** TASK BRIEF **
All entries are to be transcribed exactly. Pictures are not part of the copy.
# # #
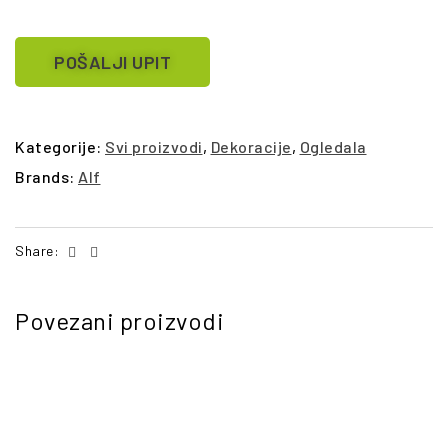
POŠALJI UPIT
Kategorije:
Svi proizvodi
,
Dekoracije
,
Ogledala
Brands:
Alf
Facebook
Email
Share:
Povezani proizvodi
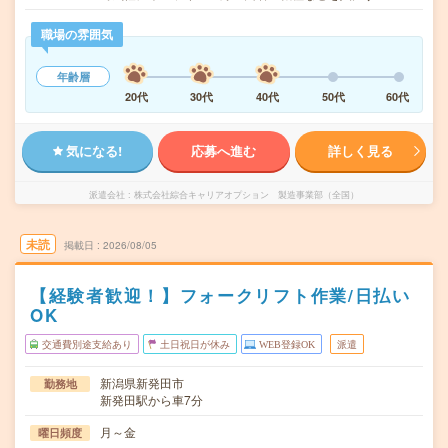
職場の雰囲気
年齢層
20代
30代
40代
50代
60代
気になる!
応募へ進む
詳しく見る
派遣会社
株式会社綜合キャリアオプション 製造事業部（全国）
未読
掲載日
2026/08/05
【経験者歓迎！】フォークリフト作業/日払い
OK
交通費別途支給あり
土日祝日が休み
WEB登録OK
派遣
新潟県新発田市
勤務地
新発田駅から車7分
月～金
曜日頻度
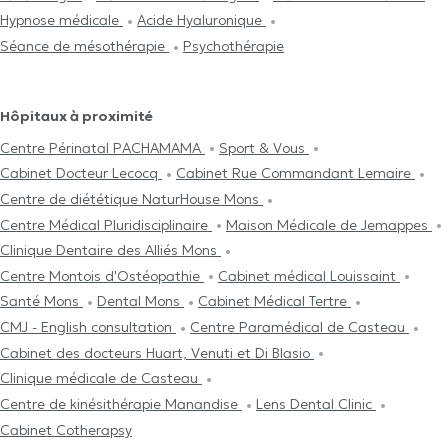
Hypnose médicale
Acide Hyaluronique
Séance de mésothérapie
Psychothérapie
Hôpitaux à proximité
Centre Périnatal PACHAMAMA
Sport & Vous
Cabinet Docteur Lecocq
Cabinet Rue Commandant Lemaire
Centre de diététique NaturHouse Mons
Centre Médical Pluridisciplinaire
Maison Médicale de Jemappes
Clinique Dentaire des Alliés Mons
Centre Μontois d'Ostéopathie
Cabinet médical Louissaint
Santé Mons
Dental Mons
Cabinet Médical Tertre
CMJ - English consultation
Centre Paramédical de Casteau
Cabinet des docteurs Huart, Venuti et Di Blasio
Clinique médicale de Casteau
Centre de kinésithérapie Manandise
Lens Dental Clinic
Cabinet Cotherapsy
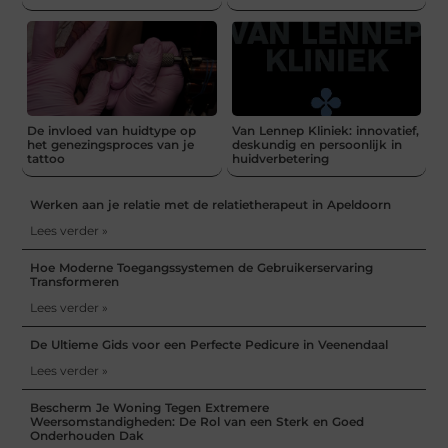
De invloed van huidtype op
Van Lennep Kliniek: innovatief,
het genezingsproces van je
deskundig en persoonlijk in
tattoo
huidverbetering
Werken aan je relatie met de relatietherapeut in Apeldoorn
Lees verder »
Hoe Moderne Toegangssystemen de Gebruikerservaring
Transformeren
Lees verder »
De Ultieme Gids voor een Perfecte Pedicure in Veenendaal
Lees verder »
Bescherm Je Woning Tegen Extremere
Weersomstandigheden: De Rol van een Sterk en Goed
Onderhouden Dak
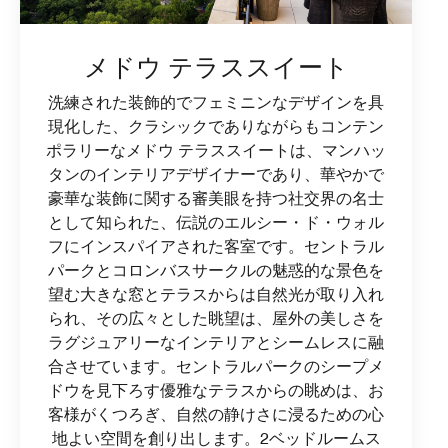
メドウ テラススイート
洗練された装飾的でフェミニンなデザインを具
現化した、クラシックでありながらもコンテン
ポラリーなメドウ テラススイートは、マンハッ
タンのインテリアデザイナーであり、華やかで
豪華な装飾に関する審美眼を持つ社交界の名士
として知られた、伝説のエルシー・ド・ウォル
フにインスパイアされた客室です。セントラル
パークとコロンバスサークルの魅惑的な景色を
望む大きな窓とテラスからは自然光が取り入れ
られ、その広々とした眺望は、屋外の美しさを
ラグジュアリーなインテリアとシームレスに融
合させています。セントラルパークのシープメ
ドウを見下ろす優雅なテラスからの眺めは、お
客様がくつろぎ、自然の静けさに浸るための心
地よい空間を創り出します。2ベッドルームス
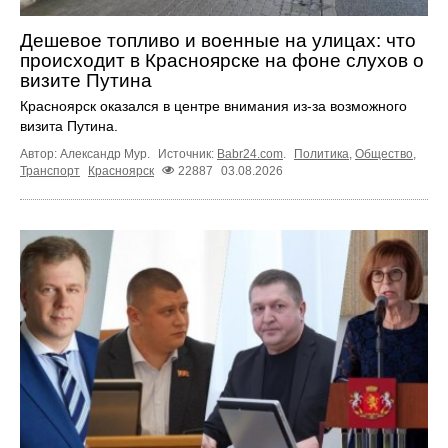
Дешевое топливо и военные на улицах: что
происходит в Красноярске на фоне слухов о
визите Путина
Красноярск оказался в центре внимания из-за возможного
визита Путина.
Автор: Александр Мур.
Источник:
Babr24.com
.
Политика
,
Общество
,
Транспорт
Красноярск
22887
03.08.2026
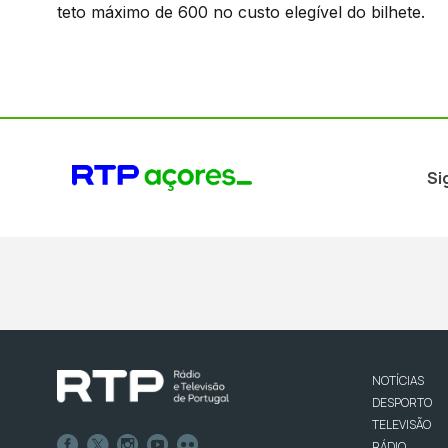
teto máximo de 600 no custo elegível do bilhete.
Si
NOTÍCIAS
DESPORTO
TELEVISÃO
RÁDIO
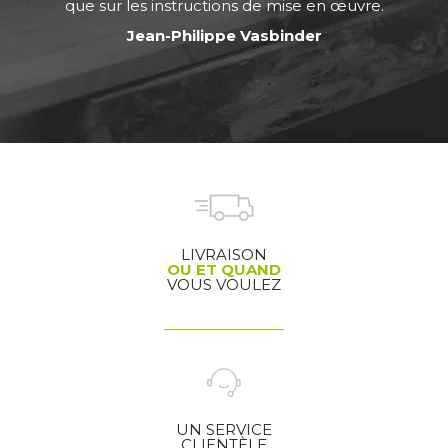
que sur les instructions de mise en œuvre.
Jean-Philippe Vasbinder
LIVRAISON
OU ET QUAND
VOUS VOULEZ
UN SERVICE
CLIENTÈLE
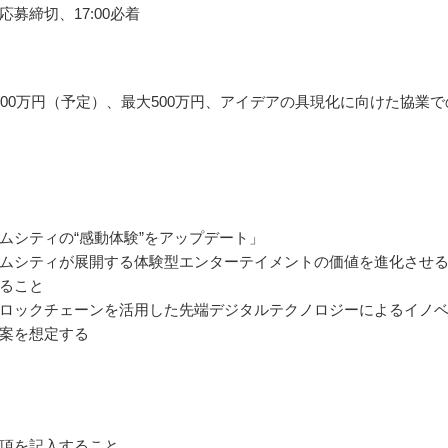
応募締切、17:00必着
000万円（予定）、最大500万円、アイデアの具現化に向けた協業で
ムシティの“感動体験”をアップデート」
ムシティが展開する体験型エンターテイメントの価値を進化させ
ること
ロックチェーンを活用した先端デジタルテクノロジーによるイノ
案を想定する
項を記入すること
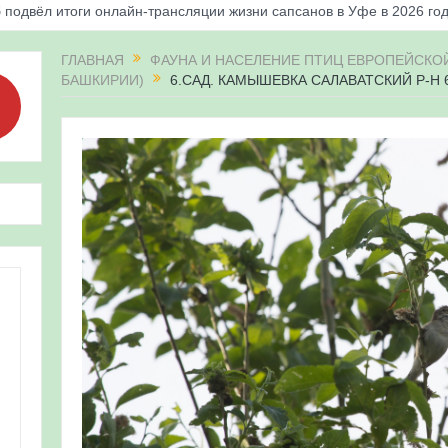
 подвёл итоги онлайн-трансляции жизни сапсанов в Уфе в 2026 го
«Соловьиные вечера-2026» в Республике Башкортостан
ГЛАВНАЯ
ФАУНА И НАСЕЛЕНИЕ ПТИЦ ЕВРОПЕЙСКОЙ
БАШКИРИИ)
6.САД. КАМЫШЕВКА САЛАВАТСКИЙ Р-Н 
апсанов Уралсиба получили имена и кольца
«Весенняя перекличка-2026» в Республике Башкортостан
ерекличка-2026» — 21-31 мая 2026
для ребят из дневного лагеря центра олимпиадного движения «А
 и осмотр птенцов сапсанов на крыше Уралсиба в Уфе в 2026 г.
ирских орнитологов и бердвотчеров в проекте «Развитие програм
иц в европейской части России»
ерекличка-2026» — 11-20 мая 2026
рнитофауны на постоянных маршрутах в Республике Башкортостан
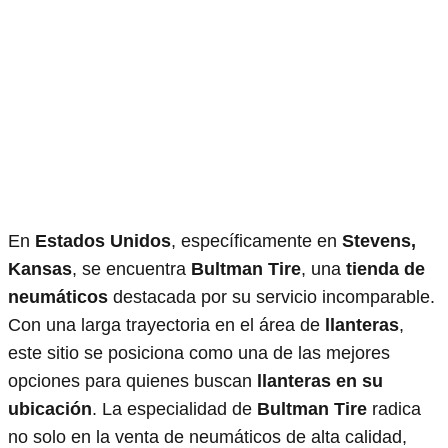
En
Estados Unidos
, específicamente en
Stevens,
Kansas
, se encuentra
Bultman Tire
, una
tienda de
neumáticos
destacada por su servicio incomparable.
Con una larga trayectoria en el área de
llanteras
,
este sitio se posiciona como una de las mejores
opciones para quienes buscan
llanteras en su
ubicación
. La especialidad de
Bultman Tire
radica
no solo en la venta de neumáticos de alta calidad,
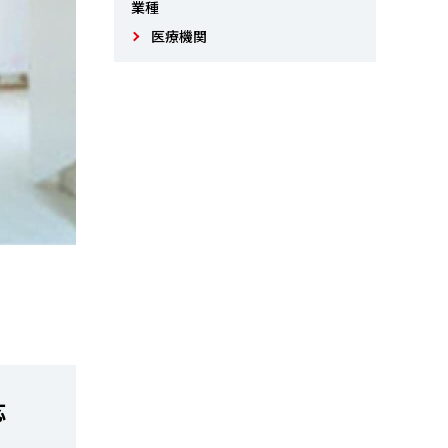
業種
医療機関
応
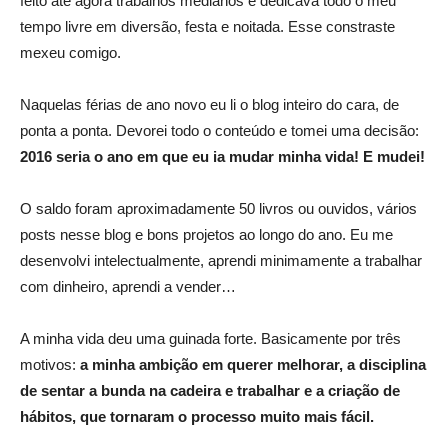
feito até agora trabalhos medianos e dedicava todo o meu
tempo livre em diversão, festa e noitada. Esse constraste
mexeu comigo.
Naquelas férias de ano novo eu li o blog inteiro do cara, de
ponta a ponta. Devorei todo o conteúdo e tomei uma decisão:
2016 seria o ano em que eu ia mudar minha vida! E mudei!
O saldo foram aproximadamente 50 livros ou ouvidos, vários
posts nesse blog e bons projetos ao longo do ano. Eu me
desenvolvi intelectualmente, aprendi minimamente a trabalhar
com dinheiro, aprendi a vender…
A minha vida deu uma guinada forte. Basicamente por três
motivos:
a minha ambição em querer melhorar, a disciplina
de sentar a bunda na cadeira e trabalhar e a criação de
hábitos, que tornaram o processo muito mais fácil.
# # #
** WORKED SOLUTION **
POŠALJI UPIT
Kategorije:
Svi proizvodi
,
Dekoracije
,
Ogledala
Brands:
Alf
Facebook
Email
Share:
Povezani proizvodi
職場の雰囲気
年齢層
20代
30代
40代
50代
60代
気になる!
応募へ進む
詳しく見る
派遣会社
株式会社綜合キャリアオプション 製造事業部（全国）
未読
掲載日
2026/08/05
【経験者歓迎！】フォークリフト作業/日払い
OK
交通費別途支給あり
土日祝日が休み
WEB登録OK
派遣
新潟県新発田市
勤務地
新発田駅から車7分
月～金
曜日頻度
Hypnose médicale
Acide Hyaluronique
Séance de mésothérapie
Psychothérapie
Hôpitaux à proximité
Centre Périnatal PACHAMAMA
Sport & Vous
Cabinet Docteur Lecocq
Cabinet Rue Commandant Lemaire
Centre de diététique NaturHouse Mons
Centre Médical Pluridisciplinaire
Maison Médicale de Jemappes
Clinique Dentaire des Alliés Mons
Centre Μontois d'Ostéopathie
Cabinet médical Louissaint
Santé Mons
Dental Mons
Cabinet Médical Tertre
CMJ - English consultation
Centre Paramédical de Casteau
Cabinet des docteurs Huart, Venuti et Di Blasio
Clinique médicale de Casteau
Centre de kinésithérapie Manandise
Lens Dental Clinic
Cabinet Cotherapsy
De invloed van huidtype op
Van Lennep Kliniek: innovatief,
het genezingsproces van je
deskundig en persoonlijk in
tattoo
huidverbetering
Werken aan je relatie met de relatietherapeut in Apeldoorn
Lees verder »
Hoe Moderne Toegangssystemen de Gebruikerservaring
Transformeren
Lees verder »
De Ultieme Gids voor een Perfecte Pedicure in Veenendaal
Lees verder »
Bescherm Je Woning Tegen Extremere
Weersomstandigheden: De Rol van een Sterk en Goed
Onderhouden Dak
メドウ テラススイート
洗練された装飾的でフェミニンなデザインを具
現化した、クラシックでありながらもコンテン
ポラリーなメドウ テラススイートは、マンハッ
タンのインテリアデザイナーであり、華やかで
豪華な装飾に関する審美眼を持つ社交界の名士
として知られた、伝説のエルシー・ド・ウォル
フにインスパイアされた客室です。セントラル
パークとコロンバスサークルの魅惑的な景色を
望む大きな窓とテラスからは自然光が取り入れ
られ、その広々とした眺望は、屋外の美しさを
ラグジュアリーなインテリアとシームレスに融
合させています。セントラルパークのシープメ
ドウを見下ろす優雅なテラスからの眺めは、お
客様がくつろぎ、自然の静けさに浸るための心
地よい空間を創り出します。2ベッドルームス
Дешевое топливо и военные на улицах: что
происходит в Красноярске на фоне слухов о
визите Путина
Красноярск оказался в центре внимания из-за возможного
визита Путина.
Автор: Александр Мур.
Источник:
Babr24.com
.
Политика
,
Общество
,
Транспорт
Красноярск
22887
03.08.2026
teto máximo de 600 no custo elegível do bilhete.
Si
NOTÍCIAS
DESPORTO
TELEVISÃO
RÁDIO
que sur les instructions de mise en œuvre.
Jean-Philippe Vasbinder
LIVRAISON
OU ET QUAND
VOUS VOULEZ
UN SERVICE
CLIENTÈLE
応募締切、17:00必着
000万円（予定）、最大500万円、アイデアの具現化に向けた協業で
ムシティの“感動体験”をアップデート」
ムシティが展開する体験型エンターテイメントの価値を進化させ
ること
ロックチェーンを活用した先端デジタルテクノロジーによるイノ
案を想定する
項を記入すること
 подвёл итоги онлайн-трансляции жизни сапсанов в Уфе в 2026 го
«Соловьиные вечера-2026» в Республике Башкортостан
ГЛАВНАЯ
ФАУНА И НАСЕЛЕНИЕ ПТИЦ ЕВРОПЕЙСКОЙ
БАШКИРИИ)
6.САД. КАМЫШЕВКА САЛАВАТСКИЙ Р-Н 
апсанов Уралсиба получили имена и кольца
«Весенняя перекличка-2026» в Республике Башкортостан
ерекличка-2026» — 21-31 мая 2026
для ребят из дневного лагеря центра олимпиадного движения «А
 и осмотр птенцов сапсанов на крыше Уралсиба в Уфе в 2026 г.
ирских орнитологов и бердвотчеров в проекте «Развитие програм
иц в европейской части России»
ерекличка-2026» — 11-20 мая 2026
рнитофауны на постоянных маршрутах в Республике Башкортостан
En
Estados Unidos
, específicamente en
Stevens,
Kansas
, se encuentra
Bultman Tire
, una
tienda de
neumáticos
destacada por su servicio incomparable.
Con una larga trayectoria en el área de
llanteras
,
este sitio se posiciona como una de las mejores
opciones para quienes buscan
llanteras en su
ubicación
. La especialidad de
Bultman Tire
radica
no solo en la venta de neumáticos de alta calidad,
業種
医療機関
応
feito até agora trabalhos medianos e dedicava todo o meu
tempo livre em diversão, festa e noitada. Esse constraste
mexeu comigo.
Naquelas férias de ano novo eu li o blog inteiro do cara, de
ponta a ponta. Devorei todo o conteúdo e tomei uma decisão:
2016 seria o ano em que eu ia mudar minha vida! E mudei!
O saldo foram aproximadamente 50 livros ou ouvidos, vários
posts nesse blog e bons projetos ao longo do ano. Eu me
desenvolvi intelectualmente, aprendi minimamente a trabalhar
com dinheiro, aprendi a vender…
A minha vida deu uma guinada forte. Basicamente por três
motivos:
a minha ambição em querer melhorar, a disciplina
de sentar a bunda na cadeira e trabalhar e a criação de
hábitos, que tornaram o processo muito mais fácil.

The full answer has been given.